The landscape of sex ed in the United States is confusing. What students are taught, and in what grades, varies widely from one school district to another. In many communities, how to talk with kids and teens about sex is hotly debated. Educators, parents, outside groups and state regulations all play a role in shaping sex ed curriculums.
Here’s what you need to know to understand the different kinds of sex ed programs and what’s taught in your district.
What are the different types of sex education?
There are four broad categories of sex ed: abstinence only, abstinence plus, sexual risk avoidance and comprehensive sex education. The first three typically promote postponing sexual activity until after marriage to avoid risks including pregnancy or sexually transmitted infections, while comprehensive sex education focuses on equipping students with skills for staying safe when they do choose to have sex.

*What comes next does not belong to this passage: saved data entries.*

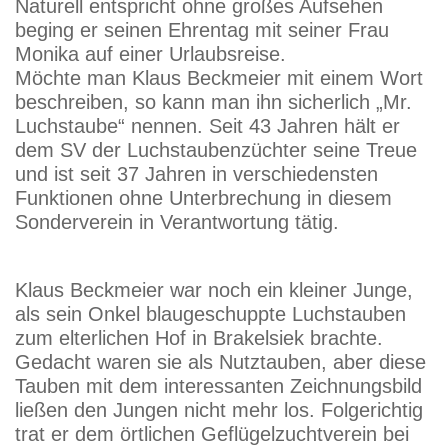
Naturell entspricht ohne großes Aufsehen
beging er seinen Ehrentag mit seiner Frau
Monika auf einer Urlaubsreise.
Möchte man Klaus Beckmeier mit einem Wort
beschreiben, so kann man ihn sicherlich „Mr.
Luchstaube“ nennen. Seit 43 Jahren hält er
dem SV der Luchstaubenzüchter seine Treue
und ist seit 37 Jahren in verschiedensten
Funktionen ohne Unterbrechung in diesem
Sonderverein in Verantwortung tätig.
Klaus Beckmeier war noch ein kleiner Junge,
als sein Onkel blaugeschuppte Luchstauben
zum elterlichen Hof in Brakelsiek brachte.
Gedacht waren sie als Nutztauben, aber diese
Tauben mit dem interessanten Zeichnungsbild
ließen den Jungen nicht mehr los. Folgerichtig
trat er dem örtlichen Geflügelzuchtverein bei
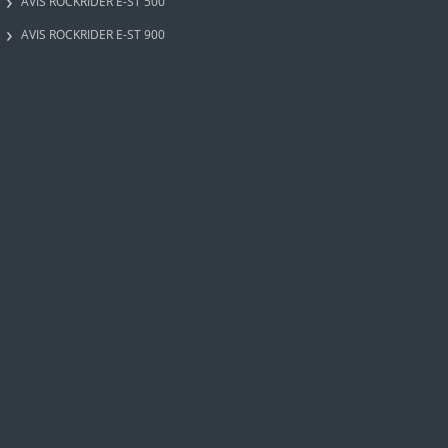
AVIS ROCKRIDER E-ST 500
AVIS ROCKRIDER E-ST 900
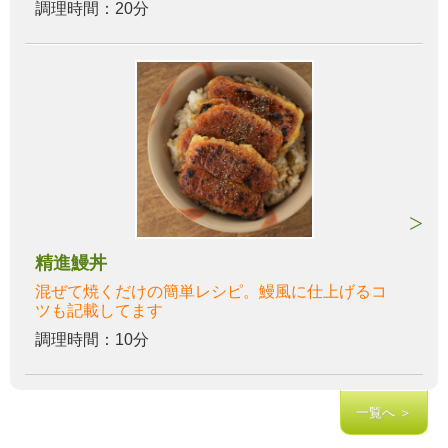
調理時間：20分
精進鰻丼
混ぜて焼くだけの簡単レシピ。鰻風に仕上げるコ
ツも記載してます
調理時間：10分
一覧へ ＞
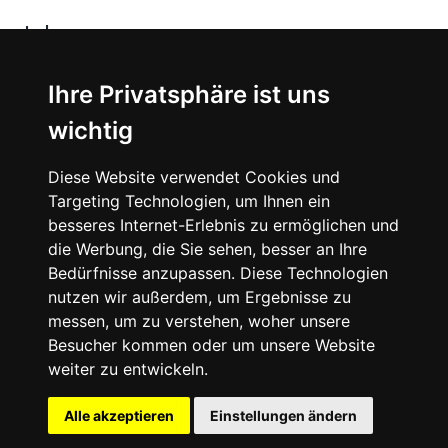
Jobs
Ihre Privatsphäre ist uns
Instagram
wichtig
Facebook
Diese Website verwendet Cookies und
Vimeo
Targeting Technologien, um Ihnen ein
besseres Internet-Erlebnis zu ermöglichen und
die Werbung, die Sie sehen, besser an Ihre
Bedürfnisse anzupassen. Diese Technologien
nutzen wir außerdem, um Ergebnisse zu
messen, um zu verstehen, woher unsere
©
2026
SNEAKERᴰᴱ
Besucher kommen oder um unsere Website
weiter zu entwickeln.
Impressum
Datenschutz
Alle akzeptieren
Einstellungen ändern
Deutsch
Cookie-Einstellungen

That said, there is no single, agreed-upon definition for any of these terms. Designers of sex ed curriculums are responsible for labeling their own programs, and the distinctions between them can be blurry. For example, comprehensive sex education programs often present abstinence as the surest way to eliminate risks, while programs in any of the categories may include information on contraception, STIs and healthy relationships.
What are some of the main points of contention between different types of sex education?

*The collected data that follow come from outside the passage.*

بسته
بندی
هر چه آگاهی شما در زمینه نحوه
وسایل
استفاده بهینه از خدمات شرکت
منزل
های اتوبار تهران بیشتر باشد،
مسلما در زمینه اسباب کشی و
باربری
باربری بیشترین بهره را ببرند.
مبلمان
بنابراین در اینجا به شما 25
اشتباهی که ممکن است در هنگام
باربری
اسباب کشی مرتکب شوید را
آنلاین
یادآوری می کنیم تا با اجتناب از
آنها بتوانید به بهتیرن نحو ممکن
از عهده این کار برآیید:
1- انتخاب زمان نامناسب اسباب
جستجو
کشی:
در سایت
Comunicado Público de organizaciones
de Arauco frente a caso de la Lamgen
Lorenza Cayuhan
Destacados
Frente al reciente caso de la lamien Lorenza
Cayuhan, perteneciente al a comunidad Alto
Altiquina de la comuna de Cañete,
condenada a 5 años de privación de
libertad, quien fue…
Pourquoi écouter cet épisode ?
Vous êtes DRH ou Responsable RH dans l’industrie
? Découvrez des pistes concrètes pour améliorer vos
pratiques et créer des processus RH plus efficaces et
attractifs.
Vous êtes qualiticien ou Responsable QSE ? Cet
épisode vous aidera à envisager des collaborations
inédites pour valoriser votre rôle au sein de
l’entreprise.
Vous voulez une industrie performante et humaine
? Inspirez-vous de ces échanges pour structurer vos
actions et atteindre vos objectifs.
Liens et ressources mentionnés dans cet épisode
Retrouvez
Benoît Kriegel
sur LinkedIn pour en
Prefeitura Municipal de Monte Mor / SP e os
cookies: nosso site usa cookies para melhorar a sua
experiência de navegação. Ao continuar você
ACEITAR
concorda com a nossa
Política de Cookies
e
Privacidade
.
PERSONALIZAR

The main differences between the various types of sex education are in the degree of emphasis on abstinence and the ways in which teen sex and premarital sex are discussed. But there are other differences as well. For example, comprehensive sex education often includes lessons on gender identity, while other forms of sex ed typically leave that information out.

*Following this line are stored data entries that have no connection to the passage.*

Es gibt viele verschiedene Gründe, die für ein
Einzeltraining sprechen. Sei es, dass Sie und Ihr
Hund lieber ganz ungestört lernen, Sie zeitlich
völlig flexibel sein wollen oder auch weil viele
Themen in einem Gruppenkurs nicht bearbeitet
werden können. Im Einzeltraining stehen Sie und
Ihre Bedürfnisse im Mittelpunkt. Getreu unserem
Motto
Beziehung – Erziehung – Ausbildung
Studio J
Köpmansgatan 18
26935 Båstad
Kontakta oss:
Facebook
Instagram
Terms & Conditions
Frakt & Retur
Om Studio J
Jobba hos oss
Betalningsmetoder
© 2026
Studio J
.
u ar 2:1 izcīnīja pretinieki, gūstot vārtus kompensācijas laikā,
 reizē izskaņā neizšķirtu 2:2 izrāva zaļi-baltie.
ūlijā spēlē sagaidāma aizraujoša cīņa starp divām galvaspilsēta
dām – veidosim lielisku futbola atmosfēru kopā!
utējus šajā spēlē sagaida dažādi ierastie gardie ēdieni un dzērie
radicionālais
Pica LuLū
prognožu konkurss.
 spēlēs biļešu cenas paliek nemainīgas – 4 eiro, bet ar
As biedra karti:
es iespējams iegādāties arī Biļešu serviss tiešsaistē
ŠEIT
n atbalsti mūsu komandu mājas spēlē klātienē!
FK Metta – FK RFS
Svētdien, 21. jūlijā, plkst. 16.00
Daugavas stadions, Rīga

Comprehensive sex education also often includes lessons on consent. While some sexual risk avoidance and abstinence plus programs also discuss this topic, many focus on so-called refusal skills. The concepts are related — both involve teaching students that they can say no to sex. But instruction on consent often includes teaching that people can agree to have sex, whereas proponents of refusal skills say that approach ends up telling teens how to “negotiate” for sex.
What grade is sex ed taught in schools and by whom?
This varies widely. Comprehensive sex education advocates argue that courses should start as early as kindergarten, with lessons on topics like personal boundaries and names for body parts. They also say that sex ed should be taught every year; a few states, like California and Oregon, require this. In many places, however, sex ed is only taught in a few grade levels and not until middle and high school. In some districts, it’s not taught at all.
In schools that do teach it, sex ed typically takes up a small portion of a student’s overall time in school and, when taught by school staff, is often incorporated into health, physical education or science classes. Outside providers of sex education curriculums are also common, including Planned Parenthood, crisis pregnancy centers and online programs.
What types of sex education are most effective?
People on all sides of this question — from proponents of comprehensive sex education to sexual risk avoidance advocates to abstinence-only supporters — say that their approach works best and often point to research. All major medical organizations recommend comprehensive sex education. But it’s difficult to conduct quality research determining which programs succeed at reducing rates of teen sex or high-risk sexual behavior. You can find more on what we do and don’t know about sex ed effectiveness here.
How do I figure out what my kid is learning in sex ed and who is teaching it?
The first step is to ask your school or district what sex ed curriculum they are using, who developed it and who will be teaching it. In some places, including Texas, districts are required to show any parent who asks a copy of the curriculum. Outside providers also often have information for parents available on their websites, and some conduct presentations for parents in advance of teaching students.
Most states allow parents to opt their children out of sex ed, while some, including Arizona, Nevada, Utah and Texas, require parents to opt in. If you live in one of those states and you want your child to participate in sex ed classes, be aware that you’ll have to give permission in order for them to do so.